I have great memories with all of this. I wrote my first assembly language program under DOS. I loved being in complete control of everything. But soon, I discovered unix (SunOS) and learned c and then there was no going back — except that it eventually led to some basic Windows programs and then an extremely large MFC multiuser application. And now everything is web-based. I feel so old. The truth is, I’d find it more interesting to build a word processor on a Commodore 64 then anything we get to do now.
I agree that Windows 98 was pretty, but no more so than Motif on X-Windows, which beat it by a long time. Admittedly, it was only running on relatively high-powered workstations (nothing compared to the worst we have today). But I was charmed in that regard.
But I don’t care what I work with. It’s all a matter of style at this point. But I do require vi on all my machines. But the brilliance of the open software movement is that it is available on every machine!
See, told you I was reading your archives. And I understood almost nothing since, and this is so sexist of me, computers are men’s work to me. In my life, men deal with computers and I deal with the law/history.
In the histories of Microsoft, they mention that the company would purposely short the number of programmers (mainly to be jerks from what I could see) and that had a huge impact on the quality of the programming. So I have noticed that always go 3rd generation at least with them.

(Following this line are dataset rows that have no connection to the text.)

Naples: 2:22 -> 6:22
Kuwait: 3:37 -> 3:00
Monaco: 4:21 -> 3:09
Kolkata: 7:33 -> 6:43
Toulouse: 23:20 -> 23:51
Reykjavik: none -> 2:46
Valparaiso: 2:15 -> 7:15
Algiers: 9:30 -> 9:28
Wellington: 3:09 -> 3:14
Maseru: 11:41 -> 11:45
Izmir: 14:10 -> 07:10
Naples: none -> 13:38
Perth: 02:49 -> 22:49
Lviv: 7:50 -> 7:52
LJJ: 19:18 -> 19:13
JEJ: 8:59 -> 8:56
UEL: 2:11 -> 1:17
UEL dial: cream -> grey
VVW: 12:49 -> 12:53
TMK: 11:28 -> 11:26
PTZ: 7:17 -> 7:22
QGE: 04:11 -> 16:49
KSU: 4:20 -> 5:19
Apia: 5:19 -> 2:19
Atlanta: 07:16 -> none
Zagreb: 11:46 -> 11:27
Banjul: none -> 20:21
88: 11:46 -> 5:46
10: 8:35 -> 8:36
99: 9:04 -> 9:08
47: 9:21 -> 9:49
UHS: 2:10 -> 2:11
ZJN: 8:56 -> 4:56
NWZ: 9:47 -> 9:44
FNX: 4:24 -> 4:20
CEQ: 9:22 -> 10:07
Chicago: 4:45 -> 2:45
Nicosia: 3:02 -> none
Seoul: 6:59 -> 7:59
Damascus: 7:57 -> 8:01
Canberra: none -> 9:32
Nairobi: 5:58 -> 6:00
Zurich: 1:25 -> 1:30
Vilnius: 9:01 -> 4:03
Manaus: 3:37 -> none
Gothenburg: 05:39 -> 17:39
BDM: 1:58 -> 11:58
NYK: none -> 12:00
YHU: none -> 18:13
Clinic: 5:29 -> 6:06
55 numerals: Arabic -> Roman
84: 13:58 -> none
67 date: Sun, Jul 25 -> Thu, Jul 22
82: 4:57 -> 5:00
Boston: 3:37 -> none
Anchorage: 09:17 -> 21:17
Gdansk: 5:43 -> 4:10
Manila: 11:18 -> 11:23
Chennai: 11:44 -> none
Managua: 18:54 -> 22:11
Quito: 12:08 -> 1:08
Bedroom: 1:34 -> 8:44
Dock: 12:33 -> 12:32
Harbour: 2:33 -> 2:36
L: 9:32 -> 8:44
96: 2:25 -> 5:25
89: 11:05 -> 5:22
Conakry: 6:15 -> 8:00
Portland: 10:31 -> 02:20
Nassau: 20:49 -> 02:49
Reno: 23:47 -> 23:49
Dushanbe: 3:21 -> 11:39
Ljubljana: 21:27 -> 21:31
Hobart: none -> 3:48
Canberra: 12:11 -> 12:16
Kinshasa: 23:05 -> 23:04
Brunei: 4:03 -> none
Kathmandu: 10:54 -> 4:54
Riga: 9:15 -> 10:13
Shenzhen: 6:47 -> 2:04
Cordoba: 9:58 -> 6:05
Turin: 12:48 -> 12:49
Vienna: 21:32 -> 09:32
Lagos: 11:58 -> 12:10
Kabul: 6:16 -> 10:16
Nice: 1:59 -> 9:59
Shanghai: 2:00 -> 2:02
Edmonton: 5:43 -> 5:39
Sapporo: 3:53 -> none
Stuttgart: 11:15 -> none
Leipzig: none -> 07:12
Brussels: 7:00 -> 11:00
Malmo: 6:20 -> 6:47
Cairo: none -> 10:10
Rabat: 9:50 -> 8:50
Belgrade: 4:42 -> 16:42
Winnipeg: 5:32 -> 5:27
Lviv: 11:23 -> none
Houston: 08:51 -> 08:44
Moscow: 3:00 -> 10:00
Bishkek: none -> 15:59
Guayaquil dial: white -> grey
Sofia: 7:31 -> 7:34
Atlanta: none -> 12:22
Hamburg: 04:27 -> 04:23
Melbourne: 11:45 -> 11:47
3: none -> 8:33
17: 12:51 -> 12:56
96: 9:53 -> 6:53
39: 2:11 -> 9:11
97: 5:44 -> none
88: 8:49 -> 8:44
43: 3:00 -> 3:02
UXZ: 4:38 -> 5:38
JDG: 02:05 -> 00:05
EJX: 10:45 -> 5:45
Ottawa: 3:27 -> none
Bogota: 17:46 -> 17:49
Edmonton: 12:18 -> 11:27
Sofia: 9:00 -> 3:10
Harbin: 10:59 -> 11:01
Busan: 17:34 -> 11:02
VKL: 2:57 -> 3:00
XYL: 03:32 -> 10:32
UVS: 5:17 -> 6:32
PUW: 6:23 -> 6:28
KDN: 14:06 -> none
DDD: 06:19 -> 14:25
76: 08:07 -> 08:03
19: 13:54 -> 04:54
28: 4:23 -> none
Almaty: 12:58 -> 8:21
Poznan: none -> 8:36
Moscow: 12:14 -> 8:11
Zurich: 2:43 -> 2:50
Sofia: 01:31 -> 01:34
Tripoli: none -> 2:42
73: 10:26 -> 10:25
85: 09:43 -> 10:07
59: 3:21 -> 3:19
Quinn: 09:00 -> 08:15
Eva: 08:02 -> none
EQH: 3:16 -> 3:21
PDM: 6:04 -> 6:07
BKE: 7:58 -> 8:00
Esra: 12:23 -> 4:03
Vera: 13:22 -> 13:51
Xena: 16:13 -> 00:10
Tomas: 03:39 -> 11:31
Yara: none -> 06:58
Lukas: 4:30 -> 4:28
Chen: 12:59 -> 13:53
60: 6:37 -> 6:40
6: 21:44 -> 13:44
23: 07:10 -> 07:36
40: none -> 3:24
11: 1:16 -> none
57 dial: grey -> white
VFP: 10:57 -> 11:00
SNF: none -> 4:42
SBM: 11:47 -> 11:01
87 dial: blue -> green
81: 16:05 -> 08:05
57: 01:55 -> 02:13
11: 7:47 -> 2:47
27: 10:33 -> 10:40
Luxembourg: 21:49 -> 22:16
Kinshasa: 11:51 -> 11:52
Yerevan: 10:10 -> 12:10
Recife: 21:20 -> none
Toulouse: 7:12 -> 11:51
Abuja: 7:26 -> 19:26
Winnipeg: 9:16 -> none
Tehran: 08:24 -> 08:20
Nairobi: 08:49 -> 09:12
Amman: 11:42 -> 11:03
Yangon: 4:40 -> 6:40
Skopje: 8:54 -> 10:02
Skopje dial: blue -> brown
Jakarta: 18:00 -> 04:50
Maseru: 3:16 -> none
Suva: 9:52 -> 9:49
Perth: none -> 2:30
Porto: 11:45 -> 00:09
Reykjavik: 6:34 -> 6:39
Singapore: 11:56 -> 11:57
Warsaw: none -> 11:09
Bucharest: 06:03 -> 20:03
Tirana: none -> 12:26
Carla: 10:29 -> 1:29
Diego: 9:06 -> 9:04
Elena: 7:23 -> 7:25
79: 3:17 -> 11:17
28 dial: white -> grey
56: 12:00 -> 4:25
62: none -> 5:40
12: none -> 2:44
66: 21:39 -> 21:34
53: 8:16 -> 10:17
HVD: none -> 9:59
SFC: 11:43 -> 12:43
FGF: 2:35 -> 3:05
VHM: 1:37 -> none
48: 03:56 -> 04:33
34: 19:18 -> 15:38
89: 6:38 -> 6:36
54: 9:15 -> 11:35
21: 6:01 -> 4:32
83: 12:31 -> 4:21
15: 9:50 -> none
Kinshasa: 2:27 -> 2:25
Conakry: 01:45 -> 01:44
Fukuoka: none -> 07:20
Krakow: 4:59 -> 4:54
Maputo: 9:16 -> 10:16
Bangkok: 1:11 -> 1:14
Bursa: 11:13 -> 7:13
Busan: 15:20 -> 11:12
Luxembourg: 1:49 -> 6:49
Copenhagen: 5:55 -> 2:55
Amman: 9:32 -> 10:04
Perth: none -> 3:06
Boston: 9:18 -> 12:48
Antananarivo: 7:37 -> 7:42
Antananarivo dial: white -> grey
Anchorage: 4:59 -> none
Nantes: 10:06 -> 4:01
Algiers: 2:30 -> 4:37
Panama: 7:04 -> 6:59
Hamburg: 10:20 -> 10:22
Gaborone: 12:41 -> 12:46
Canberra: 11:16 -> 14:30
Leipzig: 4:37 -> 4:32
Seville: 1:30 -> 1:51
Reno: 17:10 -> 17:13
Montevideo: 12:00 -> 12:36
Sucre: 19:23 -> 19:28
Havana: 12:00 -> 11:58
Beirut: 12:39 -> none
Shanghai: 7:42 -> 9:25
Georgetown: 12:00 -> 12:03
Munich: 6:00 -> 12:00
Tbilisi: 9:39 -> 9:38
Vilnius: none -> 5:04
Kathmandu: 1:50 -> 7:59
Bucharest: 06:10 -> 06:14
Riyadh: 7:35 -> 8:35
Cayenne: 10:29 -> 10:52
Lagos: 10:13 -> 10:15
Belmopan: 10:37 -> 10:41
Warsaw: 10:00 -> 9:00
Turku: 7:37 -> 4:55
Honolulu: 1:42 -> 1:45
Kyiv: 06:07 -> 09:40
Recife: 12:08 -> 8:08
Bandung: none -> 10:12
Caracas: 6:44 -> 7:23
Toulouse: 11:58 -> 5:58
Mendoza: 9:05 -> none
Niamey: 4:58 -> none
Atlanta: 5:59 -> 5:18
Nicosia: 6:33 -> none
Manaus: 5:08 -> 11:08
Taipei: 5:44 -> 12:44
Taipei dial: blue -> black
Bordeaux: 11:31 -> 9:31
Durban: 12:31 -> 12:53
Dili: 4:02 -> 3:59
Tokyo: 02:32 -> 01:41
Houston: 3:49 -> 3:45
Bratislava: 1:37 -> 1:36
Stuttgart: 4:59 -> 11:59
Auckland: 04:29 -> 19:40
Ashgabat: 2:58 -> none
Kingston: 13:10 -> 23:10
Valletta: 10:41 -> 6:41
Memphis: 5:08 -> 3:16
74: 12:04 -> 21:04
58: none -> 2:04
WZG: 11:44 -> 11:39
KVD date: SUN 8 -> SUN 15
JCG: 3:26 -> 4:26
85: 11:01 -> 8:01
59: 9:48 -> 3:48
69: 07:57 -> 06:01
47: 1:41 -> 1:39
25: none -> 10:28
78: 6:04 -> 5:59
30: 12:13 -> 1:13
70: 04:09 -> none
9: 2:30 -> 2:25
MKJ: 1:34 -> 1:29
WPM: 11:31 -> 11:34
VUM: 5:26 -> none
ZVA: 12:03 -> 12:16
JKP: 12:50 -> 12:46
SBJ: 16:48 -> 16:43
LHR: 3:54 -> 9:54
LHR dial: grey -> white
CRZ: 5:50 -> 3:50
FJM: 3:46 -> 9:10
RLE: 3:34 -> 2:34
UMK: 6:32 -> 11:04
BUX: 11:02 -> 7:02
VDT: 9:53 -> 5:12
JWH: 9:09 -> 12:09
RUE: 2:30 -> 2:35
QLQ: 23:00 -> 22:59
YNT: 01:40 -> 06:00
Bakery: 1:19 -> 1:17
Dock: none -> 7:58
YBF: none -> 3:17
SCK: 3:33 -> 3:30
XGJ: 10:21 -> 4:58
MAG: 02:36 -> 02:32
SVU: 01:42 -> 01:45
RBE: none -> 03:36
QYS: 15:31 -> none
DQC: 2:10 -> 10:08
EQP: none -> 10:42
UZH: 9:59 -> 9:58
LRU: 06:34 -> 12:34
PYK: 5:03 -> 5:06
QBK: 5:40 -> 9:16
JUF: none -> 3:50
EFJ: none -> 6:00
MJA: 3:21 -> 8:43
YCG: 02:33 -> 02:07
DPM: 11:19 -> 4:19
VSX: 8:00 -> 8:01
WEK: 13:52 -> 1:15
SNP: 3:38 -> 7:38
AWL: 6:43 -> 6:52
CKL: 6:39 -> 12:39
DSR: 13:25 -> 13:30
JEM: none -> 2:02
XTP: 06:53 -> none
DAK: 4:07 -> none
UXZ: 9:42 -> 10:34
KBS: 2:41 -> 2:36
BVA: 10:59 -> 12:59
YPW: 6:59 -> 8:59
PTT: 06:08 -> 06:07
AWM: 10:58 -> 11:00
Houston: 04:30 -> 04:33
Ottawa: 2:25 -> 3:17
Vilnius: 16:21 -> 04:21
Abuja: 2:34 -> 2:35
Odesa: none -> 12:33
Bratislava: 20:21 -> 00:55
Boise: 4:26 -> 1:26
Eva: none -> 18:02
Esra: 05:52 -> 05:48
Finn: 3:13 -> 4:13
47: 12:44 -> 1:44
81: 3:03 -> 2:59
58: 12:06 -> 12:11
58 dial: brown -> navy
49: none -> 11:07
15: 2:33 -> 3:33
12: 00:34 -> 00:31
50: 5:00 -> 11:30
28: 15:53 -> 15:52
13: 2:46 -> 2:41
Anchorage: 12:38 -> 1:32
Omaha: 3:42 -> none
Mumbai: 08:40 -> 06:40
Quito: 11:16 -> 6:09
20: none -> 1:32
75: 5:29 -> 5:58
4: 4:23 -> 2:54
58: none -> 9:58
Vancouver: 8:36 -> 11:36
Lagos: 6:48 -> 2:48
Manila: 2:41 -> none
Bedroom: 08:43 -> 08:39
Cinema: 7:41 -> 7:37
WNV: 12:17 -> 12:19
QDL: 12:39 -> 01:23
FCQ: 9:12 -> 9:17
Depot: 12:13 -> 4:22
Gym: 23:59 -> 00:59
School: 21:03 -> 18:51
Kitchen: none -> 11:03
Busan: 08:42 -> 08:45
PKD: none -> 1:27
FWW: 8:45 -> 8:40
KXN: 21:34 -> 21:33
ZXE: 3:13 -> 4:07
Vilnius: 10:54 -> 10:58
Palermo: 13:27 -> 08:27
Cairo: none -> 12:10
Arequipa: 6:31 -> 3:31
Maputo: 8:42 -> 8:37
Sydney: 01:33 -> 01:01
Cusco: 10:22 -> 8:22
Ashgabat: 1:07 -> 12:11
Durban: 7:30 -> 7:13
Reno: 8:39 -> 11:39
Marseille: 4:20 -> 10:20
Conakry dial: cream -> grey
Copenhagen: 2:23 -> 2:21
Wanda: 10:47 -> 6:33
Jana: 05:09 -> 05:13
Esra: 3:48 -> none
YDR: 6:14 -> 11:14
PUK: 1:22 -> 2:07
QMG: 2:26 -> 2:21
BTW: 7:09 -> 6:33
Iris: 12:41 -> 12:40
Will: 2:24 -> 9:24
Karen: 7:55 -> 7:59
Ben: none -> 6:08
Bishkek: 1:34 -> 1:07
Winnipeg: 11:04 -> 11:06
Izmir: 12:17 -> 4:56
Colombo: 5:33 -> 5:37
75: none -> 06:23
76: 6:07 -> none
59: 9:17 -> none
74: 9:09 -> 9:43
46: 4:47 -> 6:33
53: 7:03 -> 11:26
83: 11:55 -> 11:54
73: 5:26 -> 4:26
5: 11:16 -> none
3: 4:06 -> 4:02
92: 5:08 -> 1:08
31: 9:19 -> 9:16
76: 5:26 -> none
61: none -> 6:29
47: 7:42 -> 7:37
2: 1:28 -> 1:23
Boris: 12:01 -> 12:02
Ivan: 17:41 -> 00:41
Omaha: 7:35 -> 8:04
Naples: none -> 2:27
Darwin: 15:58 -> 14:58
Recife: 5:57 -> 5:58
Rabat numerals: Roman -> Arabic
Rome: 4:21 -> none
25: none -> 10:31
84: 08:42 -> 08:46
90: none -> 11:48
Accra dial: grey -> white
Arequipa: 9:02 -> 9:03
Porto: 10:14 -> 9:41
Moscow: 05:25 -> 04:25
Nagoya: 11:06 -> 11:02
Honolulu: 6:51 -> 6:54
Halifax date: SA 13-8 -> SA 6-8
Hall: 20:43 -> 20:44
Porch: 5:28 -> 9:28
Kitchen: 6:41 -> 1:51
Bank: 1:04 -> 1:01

Microsoft put out total crap for a very long time. The main reason that DOS evolved so slowly is that they weren’t willing to hire great programmers. That all changed when they started Windows NT. They brought in great people — programmers and managers both. But before that, it really was pathetic.
Of the three people in the main company I work in (for), the two guys are very much the beta to the one woman. We are all incredibly opinionated, but I feel if you tested us all for testosterone, she would come out on top. But in general, I think it is just a social thing. I have noticed over the years that the big difference between men and women in tech is that the women are more likely to see it just as the job and the men as a way of life. But I’m with the women: during the tech boom, I just wanted to do my work and go home. All the guys liked to goof off most of the time and spend 16 hours at work. I had better things to do than play nerf ball in the cubicles. That’s another thing: ageism. When I was 35, they considered me old.
As I said, I didn’t understand anything y’all were talking about but that is okay, as long as you do.
I can believe it-women are not big on the workaholic thing as a general rule for our gender. Especially as women get married and have kids-they have other things sucking up all of their free time. Maybe it is also a maturity thing-at 35, most of the even hard core Let’s Play gamers on YouTube are running businesses and have responsibilities with families so while they may still be workaholics, they are also more likely to take work seriously. Even if it involves playing games on YouTube.